### Task:
Search the records for the word "Messi" and copy every line in which it occurs.

### Dataset content:

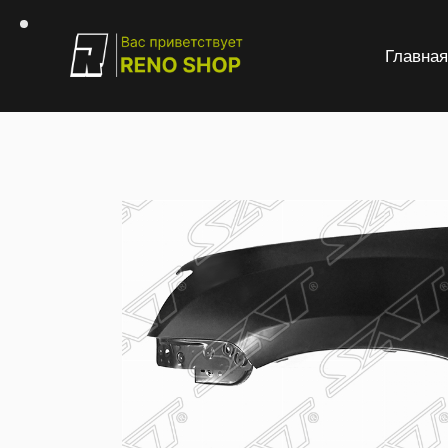
Главна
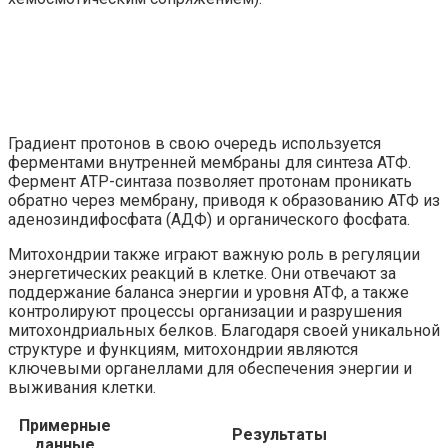
Градиент протонов в свою очередь используется
ферментами внутренней мембраны для синтеза АТФ.
Фермент ATP-синтаза позволяет протонам проникать
обратно через мембрану, приводя к образованию АТФ из
аденозиндифосфата (АДФ) и органического фосфата.
Митохондрии также играют важную роль в регуляции
энергетических реакций в клетке. Они отвечают за
поддержание баланса энергии и уровня АТФ, а также
контролируют процессы организации и разрушения
митохондриальных белков. Благодаря своей уникальной
структуре и функциям, митохондрии являются
ключевыми органеллами для обеспечения энергии и
выживания клетки.
Примерные
Результаты
данные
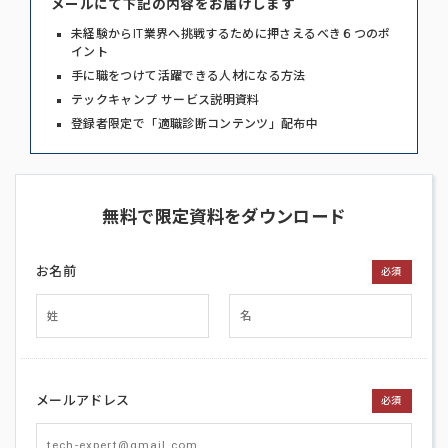
メールにて下記の内容をお届けします
未経験からIT業界へ挑戦するために押さえるべき６つのポ
イント
手に職をつけて活躍できる人材になる方法
テックキャンプ サービス説明資料
登録者限定で「適職診断コンテンツ」配布中
無料で限定資料をダウンロード
お名前
必須
メールアドレス
必須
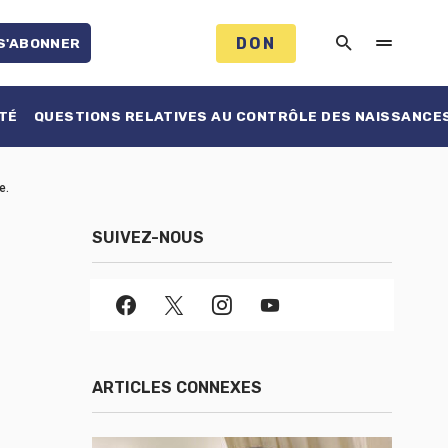
DON
S'ABONNER
TÉ
QUESTIONS RELATIVES AU CONTRÔLE DES NAISSANCE
e.
SUIVEZ-NOUS
ARTICLES CONNEXES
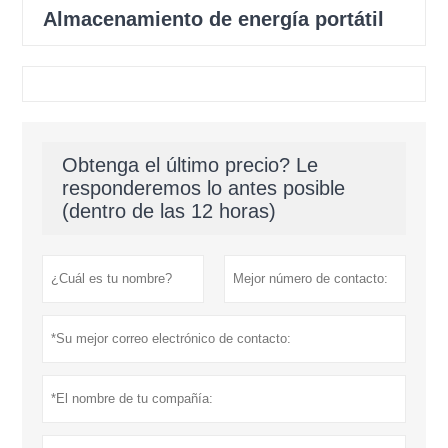
Almacenamiento de energía portátil
Obtenga el último precio? Le
responderemos lo antes posible
(dentro de las 12 horas)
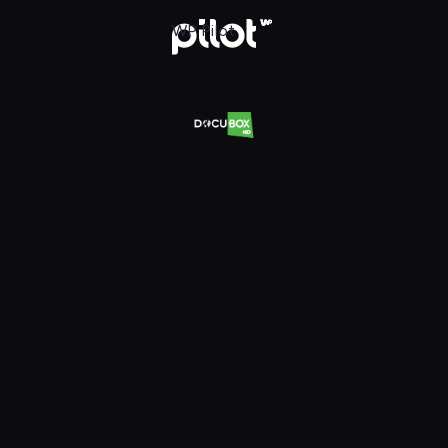
Oglądaj w WP Pilot
WP Pilot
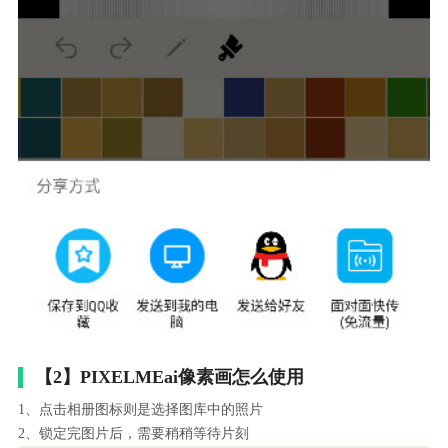
【2】PIXELMEai像素画怎么使用
1、点击相册图标则是选择图库中的照片
2、锁定完图片后，需要稍稍等待片刻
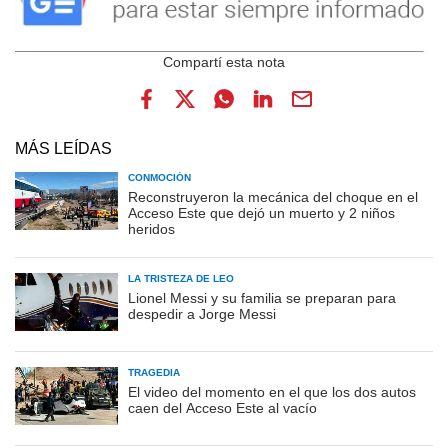
MÁS LEÍDAS
CONMOCIÓN
Reconstruyeron la mecánica del choque en el
Acceso Este que dejó un muerto y 2 niños
heridos
LA TRISTEZA DE LEO
Lionel Messi y su familia se preparan para
despedir a Jorge Messi
TRAGEDIA
El video del momento en el que los dos autos
caen del Acceso Este al vacío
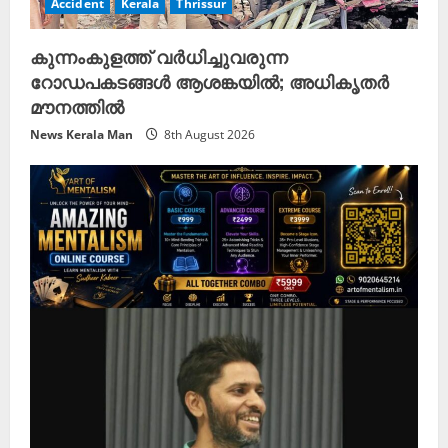
Accident
Kerala
Thrissur
കുന്നംകുളത്ത് വർധിച്ചുവരുന്ന
റോഡപകടങ്ങൾ ആശങ്കയിൽ; അധികൃതർ
മൗനത്തിൽ
News Kerala Man
8th August 2026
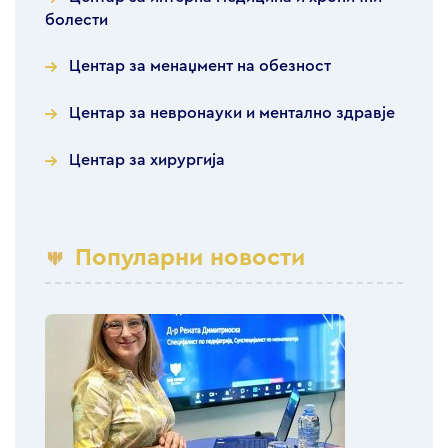
болести
Центар за менаџмент на обезност
Центар за невронауки и ментално здравје
Центар за хирургија
Популарни новости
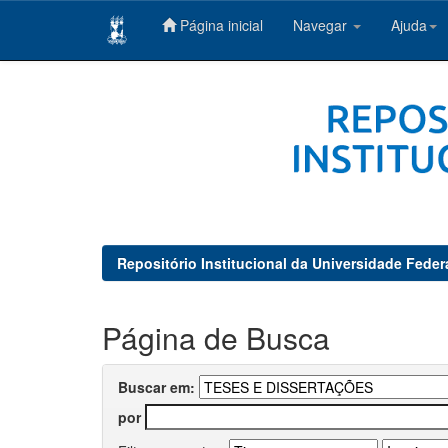
Página inicial
Navegar
Ajuda
Skip
navigation
Repositório Institucional da Universidade Feder
Página de Busca
Buscar em:
por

### Solution to this problem:
Lionel Messi y su familia se preparan para
despedir a Jorge Messi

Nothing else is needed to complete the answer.